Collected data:
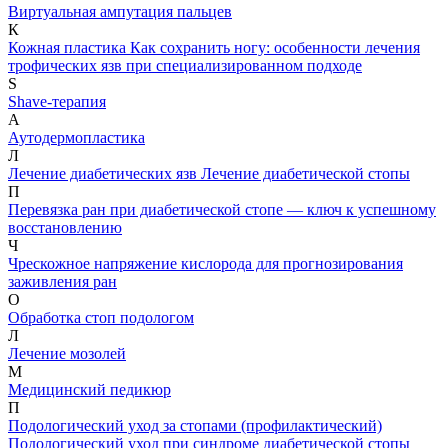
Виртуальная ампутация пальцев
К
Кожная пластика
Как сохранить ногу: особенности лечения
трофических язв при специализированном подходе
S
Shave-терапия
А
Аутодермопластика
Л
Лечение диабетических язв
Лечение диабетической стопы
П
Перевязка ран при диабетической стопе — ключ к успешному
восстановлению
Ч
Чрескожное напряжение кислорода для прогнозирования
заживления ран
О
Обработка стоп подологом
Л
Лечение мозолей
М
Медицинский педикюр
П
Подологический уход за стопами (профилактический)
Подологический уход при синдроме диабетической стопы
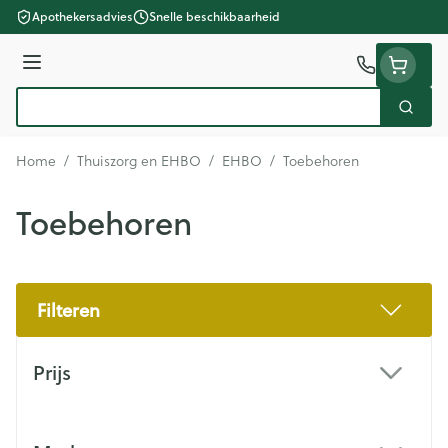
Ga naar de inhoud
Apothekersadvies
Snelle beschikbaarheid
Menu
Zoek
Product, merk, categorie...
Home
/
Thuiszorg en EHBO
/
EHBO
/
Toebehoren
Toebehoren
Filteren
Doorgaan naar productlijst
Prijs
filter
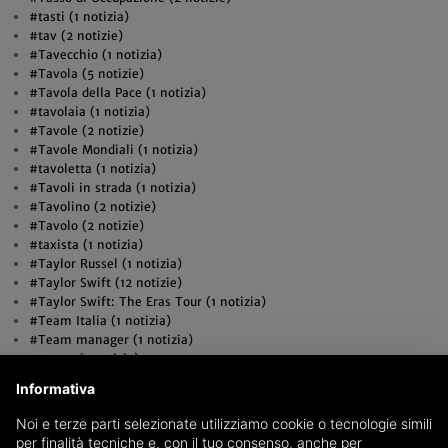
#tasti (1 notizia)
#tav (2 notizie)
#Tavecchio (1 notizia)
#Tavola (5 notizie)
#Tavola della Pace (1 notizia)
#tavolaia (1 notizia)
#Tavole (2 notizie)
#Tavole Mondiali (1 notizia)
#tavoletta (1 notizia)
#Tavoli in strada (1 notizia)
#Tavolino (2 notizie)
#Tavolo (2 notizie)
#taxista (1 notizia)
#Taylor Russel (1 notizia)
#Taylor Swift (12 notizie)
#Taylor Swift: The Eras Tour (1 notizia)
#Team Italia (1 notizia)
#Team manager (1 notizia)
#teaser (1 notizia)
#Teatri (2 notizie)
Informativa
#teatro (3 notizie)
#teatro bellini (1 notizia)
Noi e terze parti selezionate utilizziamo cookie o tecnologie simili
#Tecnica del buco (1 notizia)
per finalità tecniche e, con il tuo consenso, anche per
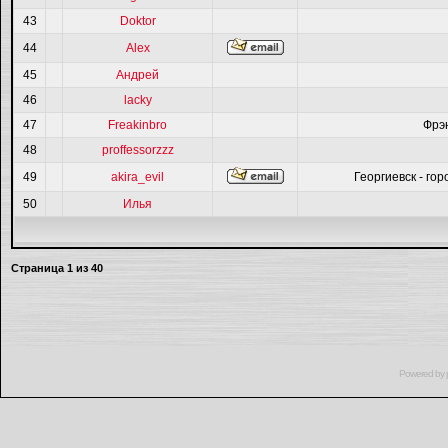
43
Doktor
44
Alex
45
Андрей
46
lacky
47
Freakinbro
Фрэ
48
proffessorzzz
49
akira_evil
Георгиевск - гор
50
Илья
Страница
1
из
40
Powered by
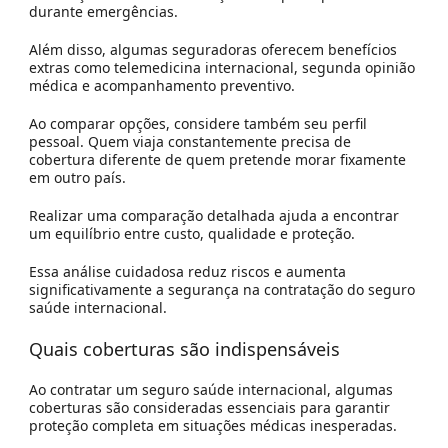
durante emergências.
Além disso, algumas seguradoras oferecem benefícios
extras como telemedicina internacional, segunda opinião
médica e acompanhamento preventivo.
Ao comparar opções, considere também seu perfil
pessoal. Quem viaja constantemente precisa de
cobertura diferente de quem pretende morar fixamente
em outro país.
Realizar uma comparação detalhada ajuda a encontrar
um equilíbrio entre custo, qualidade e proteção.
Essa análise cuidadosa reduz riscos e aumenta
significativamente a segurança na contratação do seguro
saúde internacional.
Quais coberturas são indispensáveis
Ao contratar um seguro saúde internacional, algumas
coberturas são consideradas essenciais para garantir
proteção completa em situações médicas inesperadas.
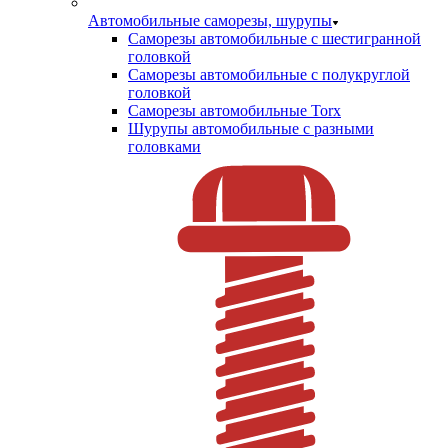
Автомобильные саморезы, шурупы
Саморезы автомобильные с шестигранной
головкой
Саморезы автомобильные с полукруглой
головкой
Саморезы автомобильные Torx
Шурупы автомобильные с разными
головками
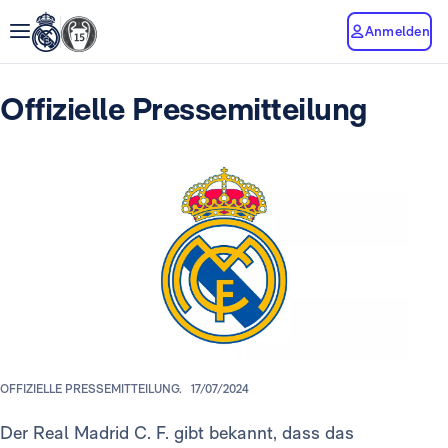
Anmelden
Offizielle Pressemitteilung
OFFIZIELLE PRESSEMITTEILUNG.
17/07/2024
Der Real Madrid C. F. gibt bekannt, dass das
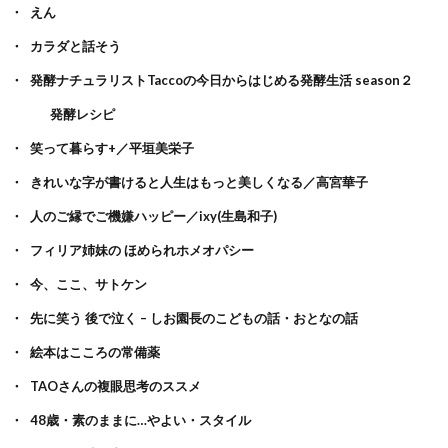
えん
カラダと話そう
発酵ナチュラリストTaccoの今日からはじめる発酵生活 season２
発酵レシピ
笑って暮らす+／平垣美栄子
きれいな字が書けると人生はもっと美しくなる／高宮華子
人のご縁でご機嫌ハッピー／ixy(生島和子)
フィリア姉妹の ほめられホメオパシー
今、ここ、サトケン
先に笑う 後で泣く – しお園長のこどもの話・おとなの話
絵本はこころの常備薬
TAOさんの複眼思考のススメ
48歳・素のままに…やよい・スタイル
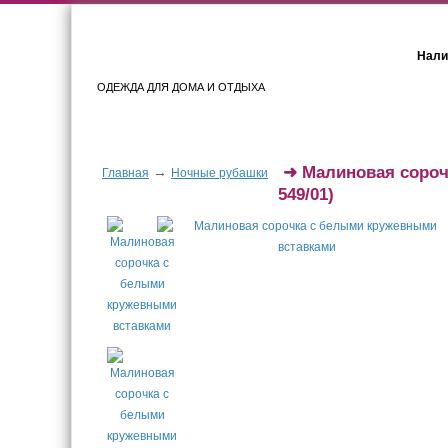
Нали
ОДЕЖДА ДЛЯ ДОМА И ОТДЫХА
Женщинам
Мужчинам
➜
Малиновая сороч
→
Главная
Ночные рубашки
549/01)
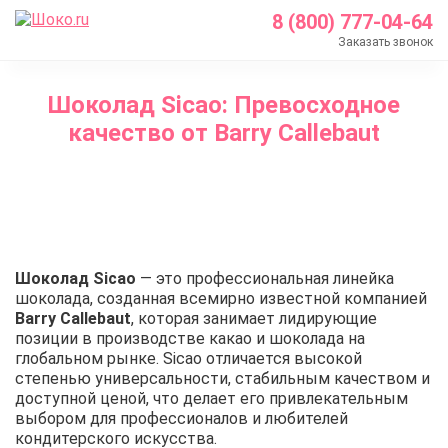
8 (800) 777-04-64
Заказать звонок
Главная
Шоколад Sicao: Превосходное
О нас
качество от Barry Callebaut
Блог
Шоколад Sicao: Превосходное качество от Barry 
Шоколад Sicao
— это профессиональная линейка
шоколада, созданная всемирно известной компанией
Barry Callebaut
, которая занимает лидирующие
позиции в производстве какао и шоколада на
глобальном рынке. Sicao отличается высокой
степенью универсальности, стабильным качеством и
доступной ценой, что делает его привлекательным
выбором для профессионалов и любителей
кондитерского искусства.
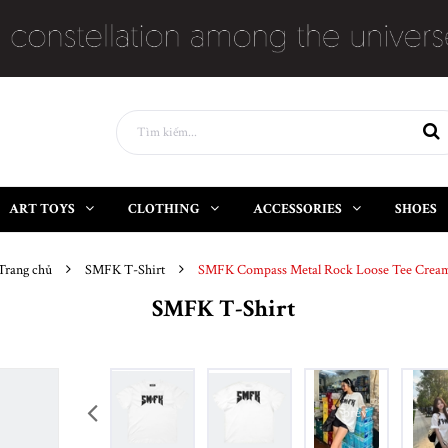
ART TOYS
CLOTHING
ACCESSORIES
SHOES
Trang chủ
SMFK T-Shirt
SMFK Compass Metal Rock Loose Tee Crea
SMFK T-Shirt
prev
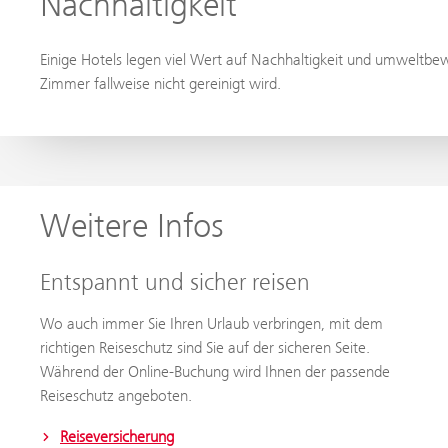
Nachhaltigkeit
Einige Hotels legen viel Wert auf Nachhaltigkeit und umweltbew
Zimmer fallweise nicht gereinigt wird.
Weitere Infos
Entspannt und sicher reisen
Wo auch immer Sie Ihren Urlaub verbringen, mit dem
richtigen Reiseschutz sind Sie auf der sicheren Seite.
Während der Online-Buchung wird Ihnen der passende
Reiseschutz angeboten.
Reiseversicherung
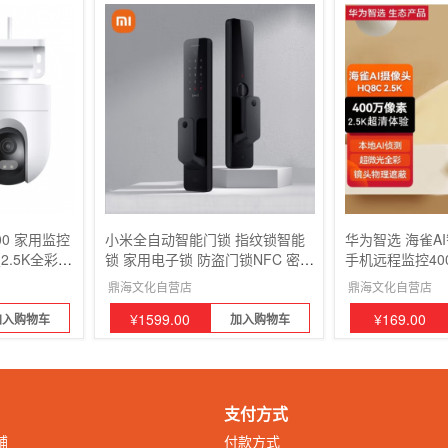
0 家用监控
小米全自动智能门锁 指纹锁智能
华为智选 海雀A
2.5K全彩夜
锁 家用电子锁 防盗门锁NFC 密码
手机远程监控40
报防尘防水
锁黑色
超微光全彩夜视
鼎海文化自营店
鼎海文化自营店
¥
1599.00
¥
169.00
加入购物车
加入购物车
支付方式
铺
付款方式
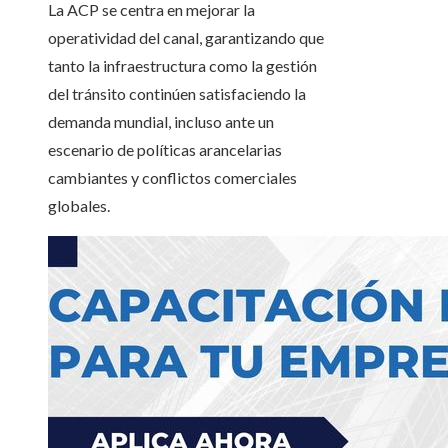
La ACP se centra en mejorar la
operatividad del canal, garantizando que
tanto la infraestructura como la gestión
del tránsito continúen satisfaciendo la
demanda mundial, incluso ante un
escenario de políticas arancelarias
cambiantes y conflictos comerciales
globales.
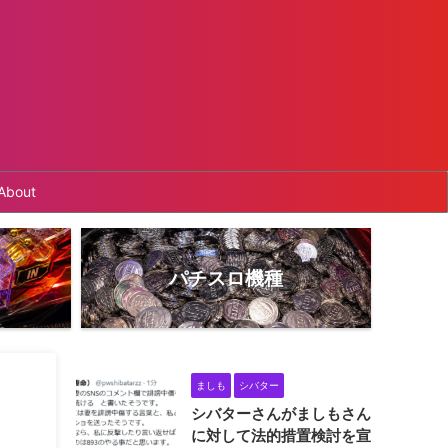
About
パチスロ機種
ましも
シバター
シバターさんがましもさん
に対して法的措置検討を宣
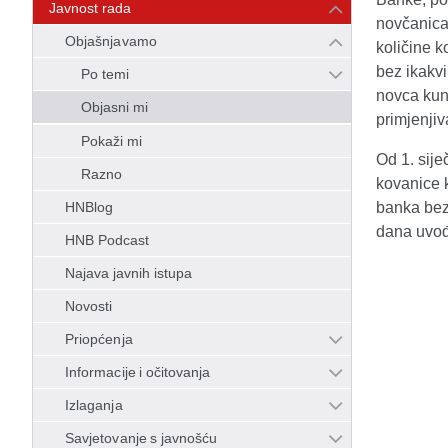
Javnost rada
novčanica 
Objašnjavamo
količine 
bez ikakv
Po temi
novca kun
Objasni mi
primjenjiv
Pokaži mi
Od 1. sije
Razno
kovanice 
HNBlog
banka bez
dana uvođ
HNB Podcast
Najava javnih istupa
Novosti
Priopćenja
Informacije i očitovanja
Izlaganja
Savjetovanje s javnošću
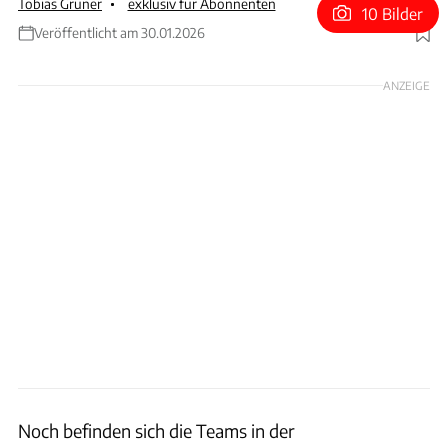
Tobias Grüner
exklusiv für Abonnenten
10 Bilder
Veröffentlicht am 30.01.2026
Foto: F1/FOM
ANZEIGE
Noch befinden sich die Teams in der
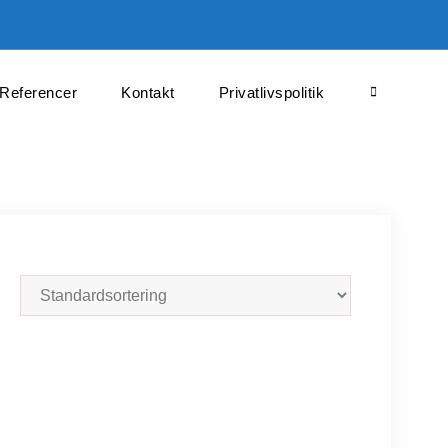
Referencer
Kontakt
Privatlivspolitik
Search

**Work request:** Please write out all the entries above again exactly as they appear, skipping any images.

**Answer space:**
Виртуальная ампутация пальцев
К
Кожная пластика
Как сохранить ногу: особенности лечения
трофических язв при специализированном подходе
S
Shave-терапия
А
Аутодермопластика
Л
Лечение диабетических язв
Лечение диабетической стопы
П
Перевязка ран при диабетической стопе — ключ к успешному
восстановлению
Ч
Чрескожное напряжение кислорода для прогнозирования
заживления ран
О
Обработка стоп подологом
Л
Лечение мозолей
М
Медицинский педикюр
П
Подологический уход за стопами (профилактический)
Подологический уход при синдроме диабетической стопы
Ga naar de inhoud
Apothekersadvies
Snelle beschikbaarheid
Menu
Zoek
Product, merk, categorie...
Home
/
Thuiszorg en EHBO
/
EHBO
/
Toebehoren
Toebehoren
Filteren
Doorgaan naar productlijst
Prijs
filter
#tasti (1 notizia)
#tav (2 notizie)
#Tavecchio (1 notizia)
#Tavola (5 notizie)
#Tavola della Pace (1 notizia)
#tavolaia (1 notizia)
#Tavole (2 notizie)
#Tavole Mondiali (1 notizia)
#tavoletta (1 notizia)
#Tavoli in strada (1 notizia)
#Tavolino (2 notizie)
#Tavolo (2 notizie)
#taxista (1 notizia)
#Taylor Russel (1 notizia)
#Taylor Swift (12 notizie)
#Taylor Swift: The Eras Tour (1 notizia)
#Team Italia (1 notizia)
#Team manager (1 notizia)
#teaser (1 notizia)
#Teatri (2 notizie)
Informativa
#teatro (3 notizie)
#teatro bellini (1 notizia)
Noi e terze parti selezionate utilizziamo cookie o tecnologie simili
#Tecnica del buco (1 notizia)
per finalità tecniche e, con il tuo consenso, anche per
43
Doktor
44
Alex
45
Андрей
46
lacky
47
Freakinbro
Фрэ
48
proffessorzzz
49
akira_evil
Георгиевск - гор
50
Илья
Страница
1
из
40
Powered by
durante emergências.
Além disso, algumas seguradoras oferecem benefícios
extras como telemedicina internacional, segunda opinião
médica e acompanhamento preventivo.
Ao comparar opções, considere também seu perfil
pessoal. Quem viaja constantemente precisa de
cobertura diferente de quem pretende morar fixamente
em outro país.
Realizar uma comparação detalhada ajuda a encontrar
um equilíbrio entre custo, qualidade e proteção.
Essa análise cuidadosa reduz riscos e aumenta
significativamente a segurança na contratação do seguro
saúde internacional.
Quais coberturas são indispensáveis
Ao contratar um seguro saúde internacional, algumas
coberturas são consideradas essenciais para garantir
proteção completa em situações médicas inesperadas.
Автомобильные саморезы, шурупы
Саморезы автомобильные с шестигранной
головкой
Саморезы автомобильные с полукруглой
головкой
Саморезы автомобильные Torx
Шурупы автомобильные с разными
головками
Anmelden
Offizielle Pressemitteilung
OFFIZIELLE PRESSEMITTEILUNG.
17/07/2024
Der Real Madrid C. F. gibt bekannt, dass das
えん
カラダと話そう
発酵ナチュラリストTaccoの今日からはじめる発酵生活 season２
発酵レシピ
笑って暮らす+／平垣美栄子
きれいな字が書けると人生はもっと美しくなる／高宮華子
人のご縁でご機嫌ハッピー／ixy(生島和子)
フィリア姉妹の ほめられホメオパシー
今、ここ、サトケン
先に笑う 後で泣く – しお園長のこどもの話・おとなの話
絵本はこころの常備薬
TAOさんの複眼思考のススメ
48歳・素のままに…やよい・スタイル
Нали
ОДЕЖДА ДЛЯ ДОМА И ОТДЫХА
Женщинам
Мужчинам
➜
Малиновая сороч
→
Главная
Ночные рубашки
549/01)
8 (800) 777-04-64
Заказать звонок
Главная
Шоколад Sicao: Превосходное
О нас
качество от Barry Callebaut
Блог
Шоколад Sicao: Превосходное качество от Barry 
Шоколад Sicao
— это профессиональная линейка
шоколада, созданная всемирно известной компанией
Barry Callebaut
, которая занимает лидирующие
позиции в производстве какао и шоколада на
глобальном рынке. Sicao отличается высокой
степенью универсальности, стабильным качеством и
доступной ценой, что делает его привлекательным
выбором для профессионалов и любителей
кондитерского искусства.
ART TOYS
CLOTHING
ACCESSORIES
SHOES
Trang chủ
SMFK T-Shirt
SMFK Compass Metal Rock Loose Tee Crea
SMFK T-Shirt
prev
Nachhaltigkeit
Einige Hotels legen viel Wert auf Nachhaltigkeit und umweltbew
Zimmer fallweise nicht gereinigt wird.
Weitere Infos
Entspannt und sicher reisen
Wo auch immer Sie Ihren Urlaub verbringen, mit dem
richtigen Reiseschutz sind Sie auf der sicheren Seite.
Während der Online-Buchung wird Ihnen der passende
Reiseschutz angeboten.
Reiseversicherung
0 家用监控
小米全自动智能门锁 指纹锁智能
华为智选 海雀A
2.5K全彩夜
锁 家用电子锁 防盗门锁NFC 密码
手机远程监控40
报防尘防水
锁黑色
超微光全彩夜视
鼎海文化自营店
鼎海文化自营店
¥
1599.00
¥
169.00
加入购物车
加入购物车
支付方式
铺
付款方式
La ACP se centra en mejorar la
operatividad del canal, garantizando que
tanto la infraestructura como la gestión
del tránsito continúen satisfaciendo la
demanda mundial, incluso ante un
escenario de políticas arancelarias
cambiantes y conflictos comerciales
globales.
About
パチスロ機種
ましも
シバター
シバターさんがましもさん
に対して法的措置検討を宣
Javnost rada
novčanica 
Objašnjavamo
količine 
bez ikakv
Po temi
novca kun
Objasni mi
primjenjiv
Pokaži mi
Od 1. sije
Razno
kovanice 
HNBlog
banka bez
dana uvođ
HNB Podcast
Najava javnih istupa
Novosti
Priopćenja
Informacije i očitovanja
Izlaganja
Savjetovanje s javnošću
Tobias Grüner
exklusiv für Abonnenten
10 Bilder
Veröffentlicht am 30.01.2026
Foto: F1/FOM
ANZEIGE
Noch befinden sich die Teams in der
Referencer
Kontakt
Privatlivspolitik
Search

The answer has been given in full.